Full-length amino acid sequences were aligned using ClustalX 2.0.10 (Larkin et al., 2007). Phylograms were constructed from aligned sequences using the protein maximum likelihood (proml) program in PHYLIP (PHYlogeny Inference Package version 3.69; Felsenstein, 1989) and drawn with Dendroscope (Huson et al., 2007; see Supporting Information, Table S1, for sequences used in construction of the phylogenetic tree).
Gene expression analysis
RNA was isolated from ovules and developing seed using the RNAqueous-4PCR kit (Ambion) and DNase-treated according to the manufacturer’s instructions. Synthesis of cDNA was performed with a SuperScript III first-strand synthesis system (Invitrogen) using 2 μg of total RNA and oligo(dT) primers. The cDNA was diluted 1 : 25 for quantitative real-time polymerase chain reactions (qPCR). All qPCR reactions were prepared using a CAS1200 robot (Qiagen) and run on a Rotor-Gene Q (Qiagen). Primers were designed using Primer3 (Rozen & Skaletsky, 2000; http://frodo.wi.mit.edu/primer3) and used to amplify specific oleosins. The legumin and vicilin primers targeted a conserved region common to all members of the respective families and thus have the potential to amplify any of the members within these gene families (Table S2 for primer sequences). Reactions were performed in triplicate (15 μl sample volume) using Platinum Taq PCR polymerase and 2 μM SYTO9 fluorescent dye (Invitrogen). PCR cycling conditions were 94°C for 2 min, followed by 40 cycles of 94°C for 15 s, 60°C for 30 s and 72°C for 30 s.
Disassociation analysis was performed in each run to verify the amplification of a specific product. Gene expression was normalized to the expression of glyceraldehyde 3-phosphate dehydrogenase. PCR efficiency of each run was calculated using the LinRegPCR program (linregpcr.nl; Ramakers et al., 2003). Relative expression was calculated using the Pfaffl method (Pfaffl, 2001). Results shown are means ± SE of three biological repeats.
The anthers, ovary, ovules and megaspore
Longitudinal sectioning of M. truncatula floral buds permitted visualization of the anthers, stigma, style and ovary, and highlighted a close association between anthers and the stigma (Fig. 1a). The characteristic legume ovary, which forms the pod, had 11 ovules connected to the ovary wall in this section.

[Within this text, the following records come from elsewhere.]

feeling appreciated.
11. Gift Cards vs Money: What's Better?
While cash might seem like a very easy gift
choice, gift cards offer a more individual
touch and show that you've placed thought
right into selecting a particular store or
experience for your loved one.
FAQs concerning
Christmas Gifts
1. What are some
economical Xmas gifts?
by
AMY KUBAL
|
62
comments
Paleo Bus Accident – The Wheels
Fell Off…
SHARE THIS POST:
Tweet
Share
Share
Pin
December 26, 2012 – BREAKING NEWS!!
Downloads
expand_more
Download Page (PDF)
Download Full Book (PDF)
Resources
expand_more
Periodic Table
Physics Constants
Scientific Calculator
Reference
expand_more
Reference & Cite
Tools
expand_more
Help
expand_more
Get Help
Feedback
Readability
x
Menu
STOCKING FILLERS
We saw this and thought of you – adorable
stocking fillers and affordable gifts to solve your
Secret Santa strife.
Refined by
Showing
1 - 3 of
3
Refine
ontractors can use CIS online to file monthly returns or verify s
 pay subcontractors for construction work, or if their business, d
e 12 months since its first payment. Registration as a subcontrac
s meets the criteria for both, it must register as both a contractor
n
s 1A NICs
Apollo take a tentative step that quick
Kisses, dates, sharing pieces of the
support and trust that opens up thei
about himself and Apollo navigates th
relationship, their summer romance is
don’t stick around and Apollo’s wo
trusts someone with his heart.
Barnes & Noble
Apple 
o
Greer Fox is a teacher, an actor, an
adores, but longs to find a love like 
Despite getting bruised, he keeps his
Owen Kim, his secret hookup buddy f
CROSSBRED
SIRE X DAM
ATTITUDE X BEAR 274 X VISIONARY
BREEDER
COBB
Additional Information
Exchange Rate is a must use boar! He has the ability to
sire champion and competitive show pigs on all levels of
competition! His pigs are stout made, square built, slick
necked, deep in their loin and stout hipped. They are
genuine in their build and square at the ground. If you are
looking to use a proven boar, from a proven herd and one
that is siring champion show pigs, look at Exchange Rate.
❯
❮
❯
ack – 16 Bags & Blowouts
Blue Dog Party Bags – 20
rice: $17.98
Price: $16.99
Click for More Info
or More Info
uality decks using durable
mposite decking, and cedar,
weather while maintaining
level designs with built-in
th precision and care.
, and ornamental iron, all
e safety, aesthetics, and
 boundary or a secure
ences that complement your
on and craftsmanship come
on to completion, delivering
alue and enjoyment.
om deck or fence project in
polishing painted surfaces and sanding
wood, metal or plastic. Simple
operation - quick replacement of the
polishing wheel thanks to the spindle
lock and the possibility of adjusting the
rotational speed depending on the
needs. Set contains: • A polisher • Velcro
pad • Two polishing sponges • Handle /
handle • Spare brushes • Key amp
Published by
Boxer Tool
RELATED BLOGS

An image of a single ovule (Fig. 1b) shows the surviving haploid megaspore, with prominent nucleus, that will develop into the embryo sac. The megaspore is surrounded by the nucellus, which is in turn surrounded by the integuments (Fig. 1b).
The embryo sac
Using serial sectioning (see Fig. S1), we found the fully developed embryo sac to be of the classical Polygonum-type (Kennell & Horner, 1985; Mansfield et al., 1991), with the surviving haploid megaspore undergoing three mitotic divisions to form the eight nuclei and seven cells of the embryo sac. A single serial section through an embryo sac is shown (Fig. 2a). Sectioning through the entire embryo sac revealed that the eight nuclei could be assigned to the egg cell, two synergid cells, three antipodal cells and the central cell, which contained two polar nuclei (Figs 2b, S1).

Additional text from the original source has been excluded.